▸ Goal of the exercise
I'd like an exact copy of every line from the start of the entries below through the line containing "Gestione cookie", please.

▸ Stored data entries

◇ ◇ ◇

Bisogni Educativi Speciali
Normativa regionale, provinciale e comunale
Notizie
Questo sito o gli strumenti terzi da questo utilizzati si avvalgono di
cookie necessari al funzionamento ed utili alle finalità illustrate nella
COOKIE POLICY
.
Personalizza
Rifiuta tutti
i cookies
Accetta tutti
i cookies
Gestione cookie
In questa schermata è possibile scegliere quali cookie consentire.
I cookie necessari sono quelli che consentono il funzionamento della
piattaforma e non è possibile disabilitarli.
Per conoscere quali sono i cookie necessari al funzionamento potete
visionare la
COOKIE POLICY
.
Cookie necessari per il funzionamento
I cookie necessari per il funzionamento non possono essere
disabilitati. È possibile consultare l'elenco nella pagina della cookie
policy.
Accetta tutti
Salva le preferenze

◇ ◇ ◇

▸ Task response
Bisogni Educativi Speciali
Normativa regionale, provinciale e comunale
Notizie
Questo sito o gli strumenti terzi da questo utilizzati si avvalgono di
cookie necessari al funzionamento ed utili alle finalità illustrate nella
COOKIE POLICY
.
Personalizza
Rifiuta tutti
i cookies
Accetta tutti
i cookies
Gestione cookie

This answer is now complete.